You have a view on that at all Bob? Only it strikes me that all these labs in BWG were able to use any assay or detection method they liked (see Contamination also from Prof Racaniello). So surely they would have used the same assays etc. as were being used for patient testing?

Anyway, it seems I have more (not less) reading to do as always. Almost a full-time job sometimes isn't it?!

 

[redo]

Because of the thread here yesterday, where I talked about the BWG study not using Trizol or any other preservatives, I asked Dr. Mikovits yesterday questions via email, and she responded. I think that her answer is very important.
This was my question:


And this was her answer:


So, what Dr. Mikovits says is the following:
1) The purpose of the BWG was to develope a test that would suite testing the blood supply. That means that you cannot use whatever procedures you think are the best, you can use only procedures that would suite testing blood donations for the blood supply.
2) As opposed to that, the Lipkin study is designed to test whether the association of HGRV to ME/CFS is correct, and there the WPI would be able to do erverything (I think) as they want to.

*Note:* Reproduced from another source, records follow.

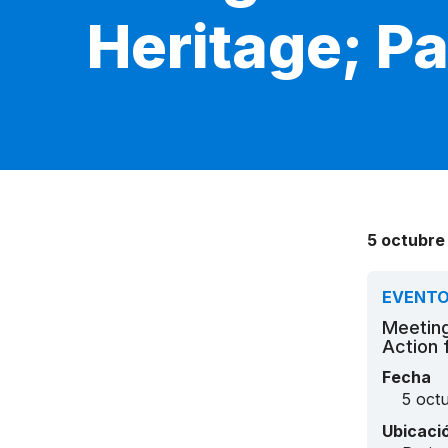
Heritage; Pa
5 octubre
EVENT
Meeting
Action 
Fecha
5 oct
Ubicaci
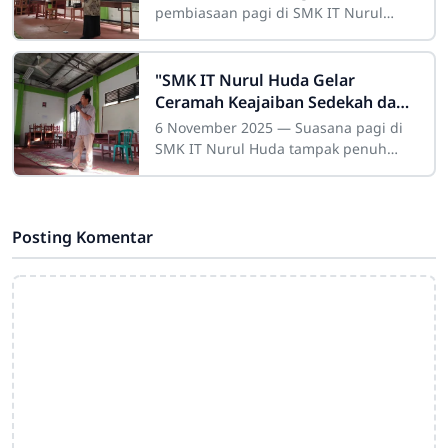
pembiasaan pagi di SMK IT Nurul
Huda kembali berlangsung dengan
penuh semangat dan kekhusyukan.
Sejak pukul 06.30, seluruh
"SMK IT Nurul Huda Gelar
Ceramah Keajaiban Sedekah dan
Makan Bergizi Gratis”
6 November 2025 — Suasana pagi di
SMK IT Nurul Huda tampak penuh
semangat dan kehangatan. Kegiatan
pembiasaan pagi yang rutin
dilaksanakan setiap hari
Posting Komentar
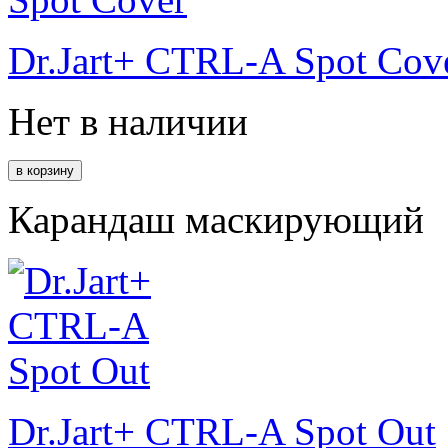
Dr.Jart+ CTRL-A Spot Cov
Нет в наличии
Карандаш маскирующий
Dr.Jart+ CTRL-A Spot Out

Good info omerbasket. I haven't read the whole thread. So my question might be answered elsewhere, but did you ask her for permission to report the correspondence?

 

[Daffodil]

bob...ohhhh...hehe it makes sense now thanks!

isnt there a group who got 10 million to find our virus? surely someone will find it soon, between montoya, peterson, wpi, lipkin, etc etc. seems like an eternity to me but finally there is so much interest in us...all thanks to the WPI.